TASK DETAILS
Begin with the line holding "Dodaj recenzję (402, 1214)", then print every line after it through the end of the data, exactly and with nothing added.

GIVEN DATA

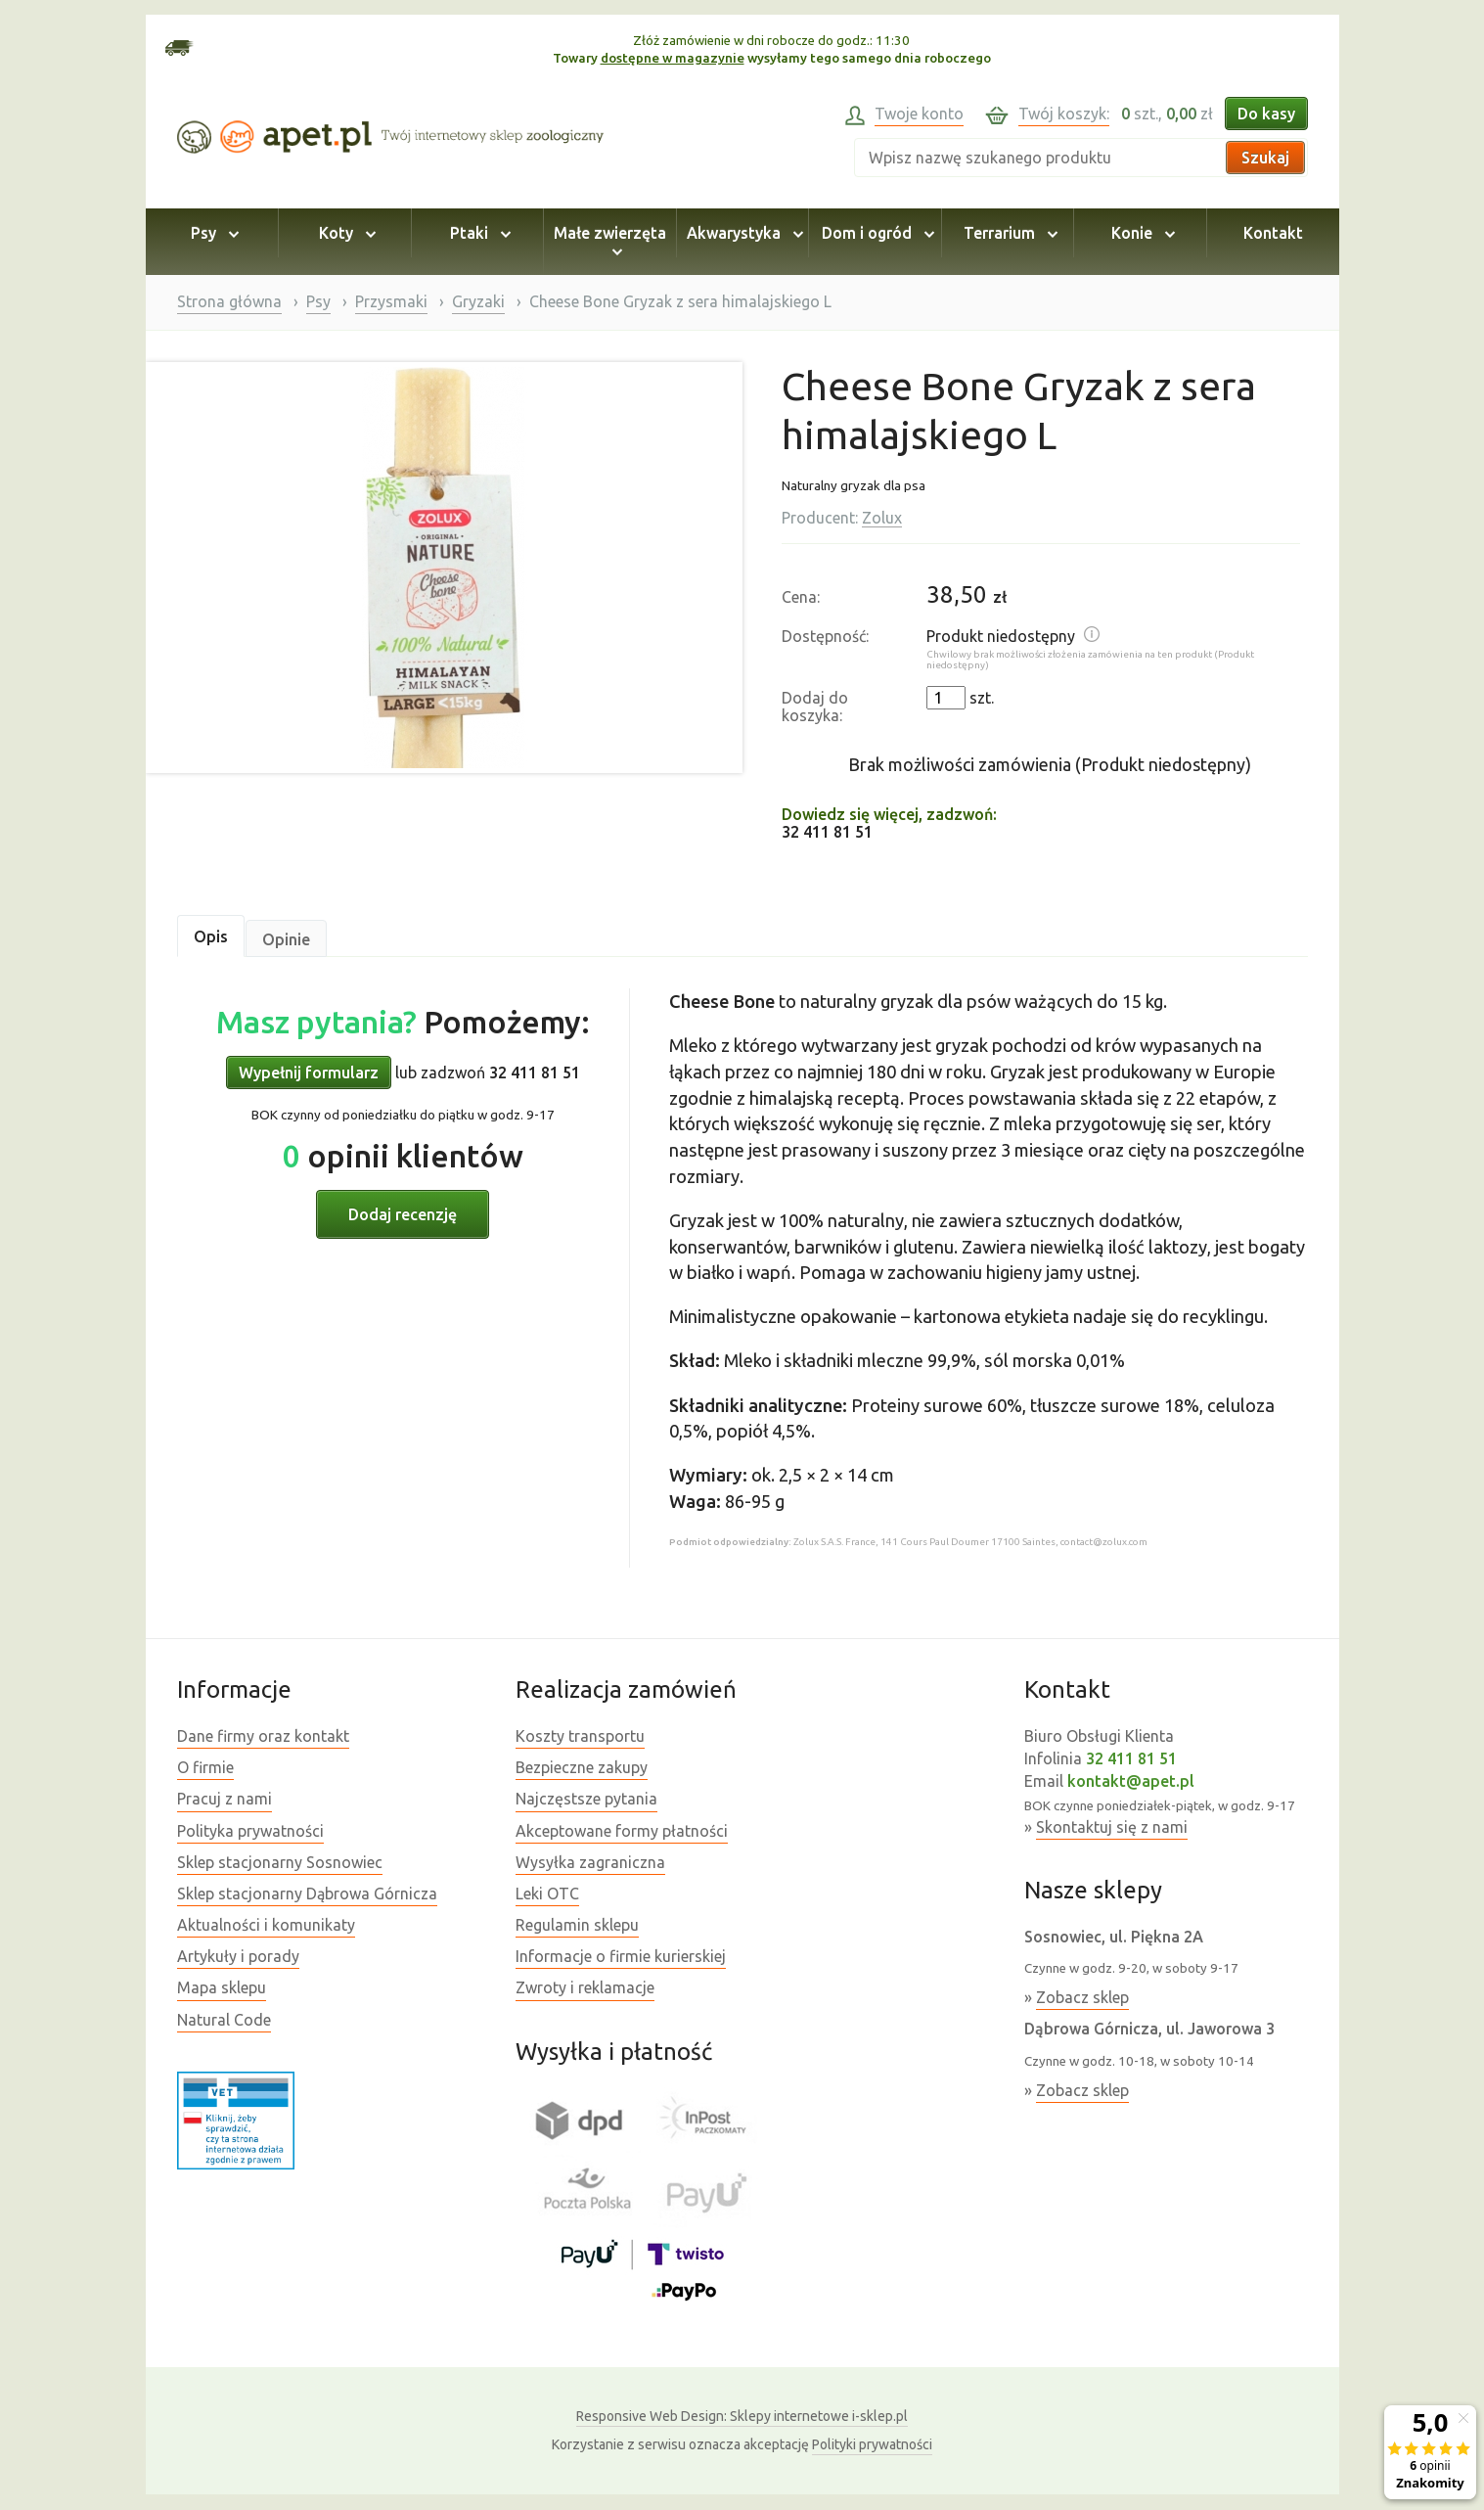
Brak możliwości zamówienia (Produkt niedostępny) (1049, 764)
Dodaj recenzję (402, 1214)
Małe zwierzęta (610, 241)
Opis (211, 936)
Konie (1140, 233)
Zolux (882, 517)
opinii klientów (403, 1155)
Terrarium (1008, 233)
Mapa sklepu (221, 1987)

SOLUTION TO THIS TASK
Dodaj recenzję (402, 1214)
Małe zwierzęta (610, 241)
Opis (211, 936)
Konie (1140, 233)
Zolux (882, 517)
opinii klientów (403, 1155)
Terrarium (1008, 233)
Mapa sklepu (221, 1987)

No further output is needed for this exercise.